Work required:
Your answer must repeat all of the entries word for word, without any images.

Data shown:

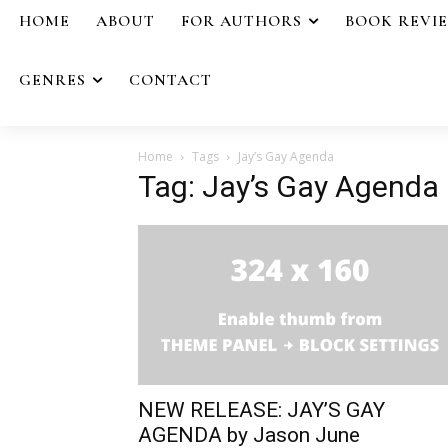
HOME
ABOUT
FOR AUTHORS
BOOK REVI
GENRES
CONTACT
Home
Tags
Jay’s Gay Agenda
Tag: Jay’s Gay Agenda
NEW RELEASE: JAY’S GAY
AGENDA by Jason June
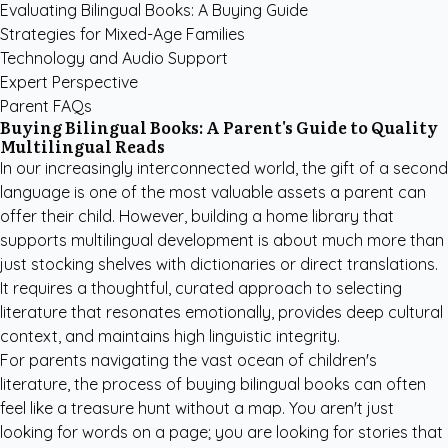
Evaluating Bilingual Books: A Buying Guide
Strategies for Mixed-Age Families
Technology and Audio Support
Expert Perspective
Parent FAQs
Buying Bilingual Books: A Parent's Guide to Quality
Multilingual Reads
In our increasingly interconnected world, the gift of a second
language is one of the most valuable assets a parent can
offer their child. However, building a home library that
supports multilingual development is about much more than
just stocking shelves with dictionaries or direct translations.
It requires a thoughtful, curated approach to selecting
literature that resonates emotionally, provides deep cultural
context, and maintains high linguistic integrity.
For parents navigating the vast ocean of children's
literature, the process of buying bilingual books can often
feel like a treasure hunt without a map. You aren't just
looking for words on a page; you are looking for stories that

Written reply:
HOME
ABOUT
FOR AUTHORS
BOOK REVI
GENRES
CONTACT
Home
Tags
Jay’s Gay Agenda
Tag: Jay’s Gay Agenda
NEW RELEASE: JAY’S GAY
AGENDA by Jason June
Evaluating Bilingual Books: A Buying Guide
Strategies for Mixed-Age Families
Technology and Audio Support
Expert Perspective
Parent FAQs
Buying Bilingual Books: A Parent's Guide to Quality
Multilingual Reads
In our increasingly interconnected world, the gift of a second
language is one of the most valuable assets a parent can
offer their child. However, building a home library that
supports multilingual development is about much more than
just stocking shelves with dictionaries or direct translations.
It requires a thoughtful, curated approach to selecting
literature that resonates emotionally, provides deep cultural
context, and maintains high linguistic integrity.
For parents navigating the vast ocean of children's
literature, the process of buying bilingual books can often
feel like a treasure hunt without a map. You aren't just
looking for words on a page; you are looking for stories that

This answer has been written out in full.